◆ Exercise details: If a line in the entries contains the string "Apps", include that line in your answer.

◆ Recorded data:
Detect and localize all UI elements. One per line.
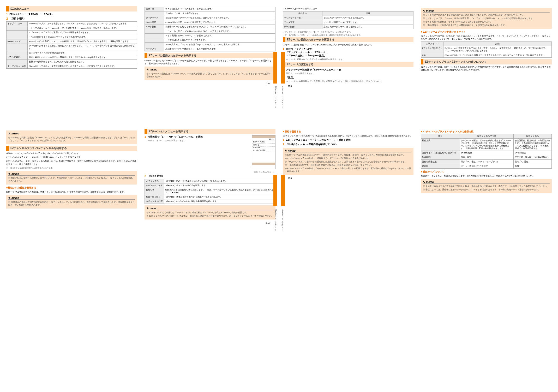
page-number: 156 xyxy=(283,85,414,87)
body-compat-1: 本製品（T002）はEZチャンネルプラスおよびEZチャンネルに対応しています。 xyxy=(6,152,137,155)
memo-title: memo xyxy=(8,197,135,200)
table-connect: 表示アイコン説明 Eアイコン付きサイトEメニューから直接アクセスできるサイトです… xyxy=(421,41,552,58)
body-ez-server: EZサーバへ登録したEZwebのブックマークやお気に入りデータを、一覧で表示でき… xyxy=(145,59,275,65)
step-1-text: EZwebメニュー（▶P.148）→「EZweb」 xyxy=(9,13,137,16)
memo-block: memo EZチャンネルの番組登録にはパケット通信料がかかります。登録後、最初の… xyxy=(283,148,414,175)
step-change-1: au one トップ（▶P.149） xyxy=(286,47,414,51)
step-disp-2: 「設定」 xyxy=(286,76,414,79)
section-heading-change: EZサーバに登録されたデータを変更する xyxy=(283,37,414,42)
step-view-1: 待受画面で「E」→ ◀▶ で「EZチャンネル」を選択 xyxy=(148,135,250,139)
step-view-2: （項目を選択） xyxy=(148,174,275,178)
memo-block-2: memo 番組の配信は深夜から早朝にかけて行われます。配信時刻に「EZチャンネル… xyxy=(6,171,137,185)
memo-block: memo 受信中に本体メモリの空き容量が不足した場合、番組の受信は中断されます。… xyxy=(421,179,552,193)
table-ezweb-menu-2: 履歴一覧過去に閲覧したページの履歴を一覧で表示します。 「30件」「60件」まで… xyxy=(145,7,275,51)
memo-title: memo xyxy=(147,207,273,210)
section-heading-ez-server: EZサーバに登録されたデータを表示する xyxy=(145,53,275,58)
step-number-1: 1 xyxy=(145,135,146,138)
step-ch-2: 「登録する」→ ◉ → 登録内容を確認して「OK」 xyxy=(286,143,414,146)
memo-block: memo サイト接続中にさまざまな確認画面が表示される場合があります。画面の指示… xyxy=(421,8,552,29)
step-disp-2-sub: EZサーバへの自動同期やデータ保存に関する設定を行います。詳しくは画面の指示に従… xyxy=(286,80,414,83)
intro: ・ EZサーバ上のデータ操作メニュー xyxy=(283,7,414,10)
page-155-left: EZwebメニュー 1 EZwebメニュー（▶P.148）→「EZweb」 2 … xyxy=(5,5,138,120)
memo-block: memo EZwebのご利用には別途「EZwebコース」へのご加入が必要です。E… xyxy=(6,130,137,144)
section-heading-diff: EZチャンネルプラスとEZチャンネルの違いについて xyxy=(421,59,552,64)
section-heading-compat: EZチャンネルプラス／EZチャンネルを利用する xyxy=(6,146,137,151)
page-156: EZweb/auワンマーケット ・ EZサーバ上のデータ操作メニュー 操作方法説… xyxy=(282,5,415,120)
memo-title: memo xyxy=(423,181,550,184)
step-number-1: 1 xyxy=(283,47,284,50)
page-157-left: memo EZwebのご利用には別途「EZwebコース」へのご加入が必要です。E… xyxy=(5,128,138,243)
thumb-tab: EZweb/auワンマーケット xyxy=(273,175,277,206)
memo-block: memo EZチャンネルのご利用には「EZチャンネル」対応の料金プランへのご加入… xyxy=(145,205,275,219)
body-compat-3: EZチャンネルでは、最大「EZチャンネル番組」を「3」番組まで登録でき、深夜から… xyxy=(6,160,137,165)
subhead-ch: 番組を登録する xyxy=(283,130,414,133)
thumb-tab: EZweb/auワンマーケット xyxy=(273,52,277,84)
page-158-right: EZチャンネルプラスとEZチャンネルの仕様比較 項目 EZチャンネルプラス EZ… xyxy=(420,128,553,243)
subhead-diff2: EZチャンネルプラスとEZチャンネルの仕様比較 xyxy=(421,130,552,133)
table-view: Myチャンネル（▶P.158）Myチャンネルに登録している番組一覧を表示します。… xyxy=(145,179,275,204)
step-number-2: 2 xyxy=(283,143,284,146)
page-number: 157 xyxy=(145,222,275,224)
body-connect: EZチャンネルプラスでは、以下のアイコンが表示されたサイトを利用できます。「E」… xyxy=(421,35,552,40)
thumb-tab: EZweb/auワンマーケット xyxy=(281,175,285,206)
body-ch: EZチャンネルガイドからEZチャンネルに配信される番組を選択し、Myチャンネルに… xyxy=(283,134,414,137)
step-number-2: 2 xyxy=(145,174,146,177)
memo-title: memo xyxy=(8,173,135,176)
subhead-deliver: 配信された番組を視聴する xyxy=(6,186,137,189)
page-number: 158 xyxy=(283,177,414,180)
screen-caption: 《EZチャンネルメニュー》 xyxy=(145,171,275,173)
body-size: 番組のデータサイズは、番組により異なります。大きな番組を受信する場合は、本体メモ… xyxy=(421,175,552,177)
table-diff: 項目 EZチャンネルプラス EZチャンネル 配信方式ダウンロード配信。端末が自動… xyxy=(421,134,552,169)
page-number: 155 xyxy=(145,82,275,85)
page-157-right: EZweb/auワンマーケット EZチャンネルメニューを表示する EZﾁｬﾝﾈﾙ… xyxy=(143,128,277,243)
note-compat: ※ 一部コンテンツは別途情報料が必要な場合があります。 xyxy=(6,167,137,169)
step-number-2: 2 xyxy=(6,17,8,20)
step-number-1: 1 xyxy=(283,138,284,141)
subhead-connect: EZチャンネルプラスで利用できるサイト xyxy=(421,30,552,34)
thumb-tab: EZweb/auワンマーケット xyxy=(281,52,285,84)
step-disp-1-sub: 設定メニューが表示されます。 xyxy=(286,72,414,75)
step-ch-1: EZチャンネルメニューで「チャンネルガイド」→ 番組を選択 xyxy=(286,138,414,142)
phone-screenshot: EZﾁｬﾝﾈﾙ 最新ｶﾞｲﾄﾞへ接続 お知らせ ﾁｬﾝﾈﾙｶﾞｲﾄﾞ EZﾁｬﾝ… xyxy=(252,135,275,169)
section-heading-ezweb-menu: EZwebメニュー xyxy=(6,6,137,11)
section-heading-view: EZチャンネルメニューを表示する xyxy=(145,129,275,134)
page-155-right: EZweb/auワンマーケット 履歴一覧過去に閲覧したページの履歴を一覧で表示し… xyxy=(143,5,277,120)
step-number-1: 1 xyxy=(6,13,8,16)
memo-title: memo xyxy=(147,68,273,71)
memo-title: memo xyxy=(285,149,412,152)
note-2: ・ データの更新には「EZサーバ」への接続が必要です。通信料が別途発生する場合が… xyxy=(283,34,414,37)
step-change-2: 「ブックマーク」→ ◉ →「EZサーバ」 xyxy=(286,51,414,54)
step-2-text: （項目を選択） xyxy=(9,17,137,20)
memo-title: memo xyxy=(423,9,550,13)
body-diff: EZチャンネルプラスは、EZチャンネルを拡張したCDMA 1X WIN専用のサー… xyxy=(421,66,552,71)
subhead-size: 番組サイズについて xyxy=(421,170,552,174)
step-disp-1: ブックマーク一覧画面で「EZサーバメニュー」→ ◉ xyxy=(286,68,414,72)
table-ops: 操作方法説明 ブックマーク一覧登録したブックマークの一覧を表示します。 データ更… xyxy=(283,11,414,29)
step-view-1-sub: EZチャンネルメニューが表示されます。 xyxy=(148,139,250,142)
body-change: EZサーバに登録されたブックマークやEZwebのお気に入りデータの名称を変更・削… xyxy=(283,43,414,46)
body-compat-2: EZチャンネルプラスでは、T002向けに最適化されたコンテンツを受信できます。 xyxy=(6,156,137,159)
memo-block: memo EZサーバへの登録には「EZwebコース」への加入が必要です。詳しくは… xyxy=(145,67,275,80)
step-change-3: →「データ編集」→「EZサーバ設定」 xyxy=(286,54,414,57)
body-deliver: EZチャンネルで配信された番組は、本体メモリに一時保存され、いつでも視聴できます… xyxy=(6,191,137,193)
note-1: ・ ブックマーク一覧では登録された「E」データを選択してページを表示できます。 xyxy=(283,31,414,33)
table-ezweb-menu: トップメニューEZwebのトップメニューを表示します。トップメニューでは、さまざ… xyxy=(6,21,137,69)
memo-block-3: memo 視聴済みの番組は次回配信時に自動的に「EZチャンネル」フォルダに移動さ… xyxy=(6,195,137,209)
section-heading-disp: EZサーバの設定をする xyxy=(283,62,414,67)
step-change-sub: EZサーバに登録されているデータの編集画面が表示されます。 xyxy=(286,58,414,61)
page-158-left: EZweb/auワンマーケット 番組を登録する EZチャンネルガイドからEZチャ… xyxy=(282,128,415,243)
memo-title: memo xyxy=(8,132,135,135)
page-156-right: memo サイト接続中にさまざまな確認画面が表示される場合があります。画面の指示… xyxy=(420,5,553,120)
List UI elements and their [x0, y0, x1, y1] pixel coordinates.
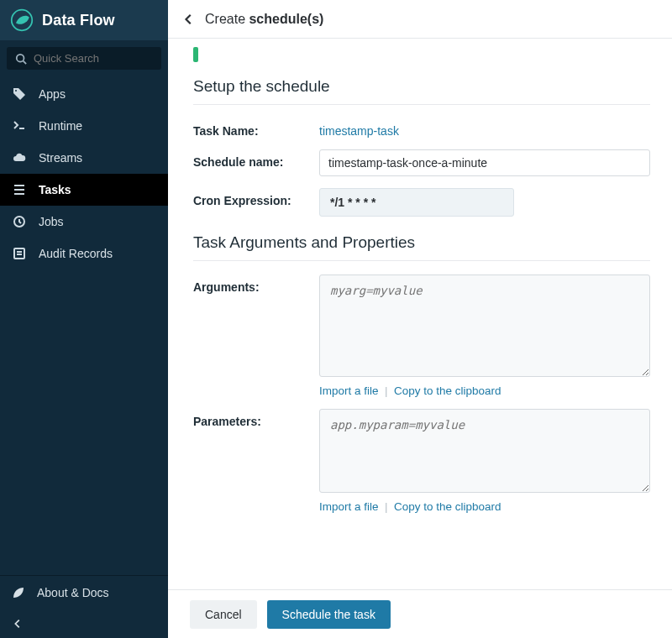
- sidebar-item-label: Runtime: [39, 119, 82, 133]
- arguments-copy-link[interactable]: Copy to the clipboard: [394, 384, 501, 397]
- brand: Data Flow: [0, 0, 168, 40]
- leaf-logo-icon: [10, 8, 34, 32]
- svg-point-1: [17, 54, 24, 61]
- sidebar: Data Flow Apps Runtime Streams: [0, 0, 168, 638]
- quick-search-input[interactable]: [34, 52, 153, 65]
- accent-bar: [193, 47, 198, 62]
- sidebar-item-runtime[interactable]: Runtime: [0, 110, 168, 142]
- sidebar-item-label: Audit Records: [39, 247, 113, 260]
- sidebar-item-apps[interactable]: Apps: [0, 78, 168, 110]
- cloud-icon: [12, 150, 27, 165]
- search-icon: [15, 53, 27, 65]
- cron-expression-display[interactable]: */1 * * * *: [319, 188, 514, 217]
- row-parameters: Parameters: Import a file | Copy to the …: [193, 409, 650, 513]
- arguments-import-link[interactable]: Import a file: [319, 384, 379, 397]
- content: Setup the schedule Task Name: timestamp-…: [168, 39, 672, 589]
- row-task-name: Task Name: timestamp-task: [193, 118, 650, 138]
- tag-icon: [12, 86, 27, 102]
- page-title: Create schedule(s): [205, 12, 323, 27]
- sidebar-item-label: Streams: [39, 151, 82, 165]
- sidebar-item-label: Apps: [39, 87, 66, 101]
- arguments-label: Arguments:: [193, 275, 319, 294]
- arguments-textarea[interactable]: [319, 275, 650, 377]
- chevron-left-icon: [12, 618, 156, 630]
- schedule-name-input[interactable]: [319, 149, 650, 176]
- cancel-button[interactable]: Cancel: [190, 600, 257, 629]
- tasks-icon: [12, 182, 27, 197]
- sidebar-item-jobs[interactable]: Jobs: [0, 206, 168, 238]
- topbar: Create schedule(s): [168, 0, 672, 39]
- clock-icon: [12, 214, 27, 229]
- main: Create schedule(s) Setup the schedule Ta…: [168, 0, 672, 638]
- sidebar-footer: About & Docs: [0, 575, 168, 638]
- sidebar-item-label: About & Docs: [37, 586, 109, 599]
- sidebar-item-about[interactable]: About & Docs: [0, 576, 168, 609]
- primary-nav: Apps Runtime Streams Tasks Jobs: [0, 78, 168, 575]
- page-title-bold: schedule(s): [249, 12, 323, 26]
- schedule-task-button[interactable]: Schedule the task: [267, 600, 391, 629]
- leaf-icon: [12, 586, 25, 599]
- parameters-actions: Import a file | Copy to the clipboard: [319, 500, 650, 513]
- collapse-sidebar-button[interactable]: [0, 609, 168, 638]
- parameters-label: Parameters:: [193, 409, 319, 428]
- records-icon: [12, 246, 27, 261]
- page-title-prefix: Create: [205, 12, 249, 26]
- schedule-name-label: Schedule name:: [193, 149, 319, 169]
- parameters-textarea[interactable]: [319, 409, 650, 493]
- brand-title: Data Flow: [42, 12, 115, 29]
- cron-label: Cron Expression:: [193, 188, 319, 207]
- section-title-setup: Setup the schedule: [193, 77, 650, 96]
- back-button[interactable]: [183, 13, 195, 25]
- arguments-actions: Import a file | Copy to the clipboard: [319, 384, 650, 397]
- quick-search[interactable]: [7, 47, 161, 70]
- task-name-label: Task Name:: [193, 118, 319, 138]
- sidebar-item-label: Tasks: [39, 183, 71, 196]
- sidebar-item-label: Jobs: [39, 215, 64, 228]
- divider: [193, 104, 650, 105]
- row-schedule-name: Schedule name:: [193, 149, 650, 176]
- sidebar-item-audit-records[interactable]: Audit Records: [0, 238, 168, 269]
- task-name-link[interactable]: timestamp-task: [319, 118, 399, 138]
- row-cron: Cron Expression: */1 * * * *: [193, 188, 650, 217]
- sidebar-item-streams[interactable]: Streams: [0, 142, 168, 174]
- parameters-copy-link[interactable]: Copy to the clipboard: [394, 500, 501, 513]
- parameters-import-link[interactable]: Import a file: [319, 500, 379, 513]
- sidebar-item-tasks[interactable]: Tasks: [0, 174, 168, 206]
- divider: [193, 260, 650, 261]
- section-title-args: Task Arguments and Properties: [193, 233, 650, 252]
- footer-actions: Cancel Schedule the task: [168, 589, 672, 638]
- terminal-icon: [12, 118, 27, 133]
- row-arguments: Arguments: Import a file | Copy to the c…: [193, 275, 650, 397]
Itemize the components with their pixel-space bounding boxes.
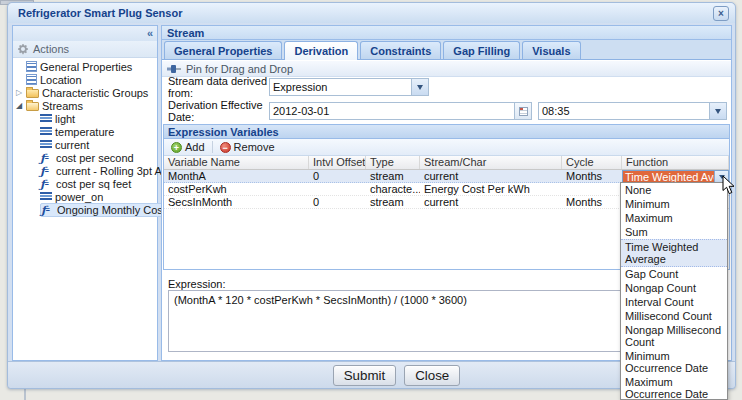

◆ Solved exercise:
- sidebar: Data Flow Apps Runtime Streams: [0, 0, 168, 638]
- sidebar-item-apps[interactable]: Apps: [0, 78, 168, 110]
- sidebar-item-label: Apps: [39, 87, 66, 101]
- primary-nav: Apps Runtime Streams Tasks Jobs: [0, 78, 168, 575]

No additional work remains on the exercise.